For the “slip point” radius* in model railroading, as opposed the the real world (above), I calculated the radii for HO scale 36" wheels with the 3 degree taper:

The NMRA standards include tolerances for track gage and wheel gage.

For track gaged narrow, and wheels gaged wide, the “slip point” radius is 191".

Fro track gaged wide, and wheels gaged narrow, the “slip point” radius is 60".

So it’s pretty much impossible to not have wheel slip in typical HO curves.

Ed

*Slip point being where the curve is tight enough that the wonderful wheel radius differential for railroad wheels fails.

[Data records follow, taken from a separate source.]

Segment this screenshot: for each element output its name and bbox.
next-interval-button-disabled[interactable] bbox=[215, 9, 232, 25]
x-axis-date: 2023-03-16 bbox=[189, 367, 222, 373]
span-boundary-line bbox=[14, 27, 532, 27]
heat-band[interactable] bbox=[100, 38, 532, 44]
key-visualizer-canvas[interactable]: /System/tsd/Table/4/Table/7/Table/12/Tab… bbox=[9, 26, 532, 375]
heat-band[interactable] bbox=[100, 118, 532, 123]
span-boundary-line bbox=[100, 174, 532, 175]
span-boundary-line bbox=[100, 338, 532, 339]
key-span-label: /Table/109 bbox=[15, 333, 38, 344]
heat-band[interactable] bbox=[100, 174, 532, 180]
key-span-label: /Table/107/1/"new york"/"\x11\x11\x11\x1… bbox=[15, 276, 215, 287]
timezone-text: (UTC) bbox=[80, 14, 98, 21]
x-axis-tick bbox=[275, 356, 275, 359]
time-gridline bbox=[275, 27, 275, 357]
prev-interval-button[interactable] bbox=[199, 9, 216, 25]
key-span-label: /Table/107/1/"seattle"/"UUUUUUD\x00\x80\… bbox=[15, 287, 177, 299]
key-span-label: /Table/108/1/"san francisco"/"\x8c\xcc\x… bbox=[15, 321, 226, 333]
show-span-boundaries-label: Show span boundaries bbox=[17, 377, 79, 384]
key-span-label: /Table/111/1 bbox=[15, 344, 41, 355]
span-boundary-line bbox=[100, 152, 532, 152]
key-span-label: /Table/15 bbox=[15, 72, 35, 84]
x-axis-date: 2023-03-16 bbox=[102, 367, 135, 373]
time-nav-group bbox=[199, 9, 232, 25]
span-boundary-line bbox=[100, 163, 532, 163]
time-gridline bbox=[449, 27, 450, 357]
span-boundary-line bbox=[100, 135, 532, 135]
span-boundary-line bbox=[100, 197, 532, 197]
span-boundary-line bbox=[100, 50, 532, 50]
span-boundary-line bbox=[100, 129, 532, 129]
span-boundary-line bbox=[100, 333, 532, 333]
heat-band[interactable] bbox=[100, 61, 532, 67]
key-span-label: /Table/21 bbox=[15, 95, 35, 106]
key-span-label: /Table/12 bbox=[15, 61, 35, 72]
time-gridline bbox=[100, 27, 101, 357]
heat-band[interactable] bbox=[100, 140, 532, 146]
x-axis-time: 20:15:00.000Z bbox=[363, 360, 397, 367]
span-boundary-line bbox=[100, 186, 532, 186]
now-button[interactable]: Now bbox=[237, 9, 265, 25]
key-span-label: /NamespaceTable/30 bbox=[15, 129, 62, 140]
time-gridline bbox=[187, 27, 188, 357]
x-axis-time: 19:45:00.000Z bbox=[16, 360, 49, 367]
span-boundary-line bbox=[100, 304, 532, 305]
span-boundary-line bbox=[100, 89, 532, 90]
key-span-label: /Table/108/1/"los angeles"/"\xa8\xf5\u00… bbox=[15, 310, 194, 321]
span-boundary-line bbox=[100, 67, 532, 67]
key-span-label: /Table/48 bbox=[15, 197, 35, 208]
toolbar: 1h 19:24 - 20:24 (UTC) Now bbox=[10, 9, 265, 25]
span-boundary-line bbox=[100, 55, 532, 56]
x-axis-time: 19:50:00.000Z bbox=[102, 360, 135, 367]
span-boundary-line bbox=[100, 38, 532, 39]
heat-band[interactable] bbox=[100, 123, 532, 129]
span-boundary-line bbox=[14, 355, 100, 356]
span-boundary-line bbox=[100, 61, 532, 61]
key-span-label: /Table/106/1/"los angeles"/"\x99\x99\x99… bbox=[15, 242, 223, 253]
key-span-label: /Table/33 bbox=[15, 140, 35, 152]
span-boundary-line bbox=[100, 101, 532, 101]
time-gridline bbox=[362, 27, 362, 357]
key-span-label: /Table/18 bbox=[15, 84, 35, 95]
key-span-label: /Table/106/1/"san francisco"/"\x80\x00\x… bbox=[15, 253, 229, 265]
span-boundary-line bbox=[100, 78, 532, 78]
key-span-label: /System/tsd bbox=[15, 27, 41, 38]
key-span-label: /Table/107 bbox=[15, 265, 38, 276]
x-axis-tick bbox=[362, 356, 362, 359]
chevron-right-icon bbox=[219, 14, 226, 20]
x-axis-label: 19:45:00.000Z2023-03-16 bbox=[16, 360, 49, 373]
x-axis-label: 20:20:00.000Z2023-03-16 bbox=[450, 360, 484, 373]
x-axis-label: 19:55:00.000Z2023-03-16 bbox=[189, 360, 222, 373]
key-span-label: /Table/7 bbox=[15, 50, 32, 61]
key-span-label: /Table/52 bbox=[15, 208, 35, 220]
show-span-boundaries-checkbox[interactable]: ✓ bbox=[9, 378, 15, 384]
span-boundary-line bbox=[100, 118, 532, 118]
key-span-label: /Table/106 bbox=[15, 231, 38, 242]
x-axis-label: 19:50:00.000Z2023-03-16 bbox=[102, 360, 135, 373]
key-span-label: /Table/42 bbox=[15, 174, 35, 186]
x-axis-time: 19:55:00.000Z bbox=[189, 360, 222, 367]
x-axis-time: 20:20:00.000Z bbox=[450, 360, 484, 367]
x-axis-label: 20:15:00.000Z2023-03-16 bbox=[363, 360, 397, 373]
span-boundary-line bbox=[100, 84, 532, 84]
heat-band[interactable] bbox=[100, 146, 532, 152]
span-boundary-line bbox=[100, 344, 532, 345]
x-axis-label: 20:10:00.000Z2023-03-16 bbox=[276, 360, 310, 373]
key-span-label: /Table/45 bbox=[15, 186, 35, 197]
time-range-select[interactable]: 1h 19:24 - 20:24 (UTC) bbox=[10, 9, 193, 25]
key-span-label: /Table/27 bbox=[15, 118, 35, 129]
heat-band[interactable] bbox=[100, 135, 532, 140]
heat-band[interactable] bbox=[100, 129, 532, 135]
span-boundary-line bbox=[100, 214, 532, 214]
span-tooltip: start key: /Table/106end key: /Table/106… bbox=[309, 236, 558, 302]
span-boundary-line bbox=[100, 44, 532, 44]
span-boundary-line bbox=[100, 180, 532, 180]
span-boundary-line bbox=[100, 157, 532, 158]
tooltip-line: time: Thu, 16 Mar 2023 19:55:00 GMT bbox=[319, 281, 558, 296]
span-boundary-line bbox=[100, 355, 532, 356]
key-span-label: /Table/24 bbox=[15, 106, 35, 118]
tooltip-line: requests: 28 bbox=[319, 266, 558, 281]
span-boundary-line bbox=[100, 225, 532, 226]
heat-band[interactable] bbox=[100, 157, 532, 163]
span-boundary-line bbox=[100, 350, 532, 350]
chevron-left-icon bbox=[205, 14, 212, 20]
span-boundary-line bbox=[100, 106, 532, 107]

Minimum radius for a prototype NKP Berkshire works out to about 39-40" radius in HO, and that means the tightest curve allowable. Any Berk negotiating that curve would do so at restricted speed. Typical HO passenger cars don’t feel comfortable on anything less than about 30" radius. But look at the misalignment of the vestibules when they do it, and you can see that something in excess of 40" is more reasonable for the safety and comfort of the passenger.

In reality, few of us have the space to build our layouts with curves anything like those of the prototype, so we do what we can and what we must. In practice, bigger is always better when it comes to operation on curves.

Tom

Yes, it’s not unusual for moderate to large layouts to use minimum curves under40 inches.

I have a primary space of about 500 sq ft with an additional room 144 sq ft and just roughed in one possible layout sketch which uses 32-inch minimum radii but have been able to fit in larger curves in part of the track plan. It it is fully walk-in but walkways narrow to 24" in some places. I’m going to work up a 2nd track plan which makes use of a lift out gate and will allow more generous walkways.

In my experiance, 36" radius seems to be a very common minimum for those with larger layouts, 30" being the next “step down” for those with less space.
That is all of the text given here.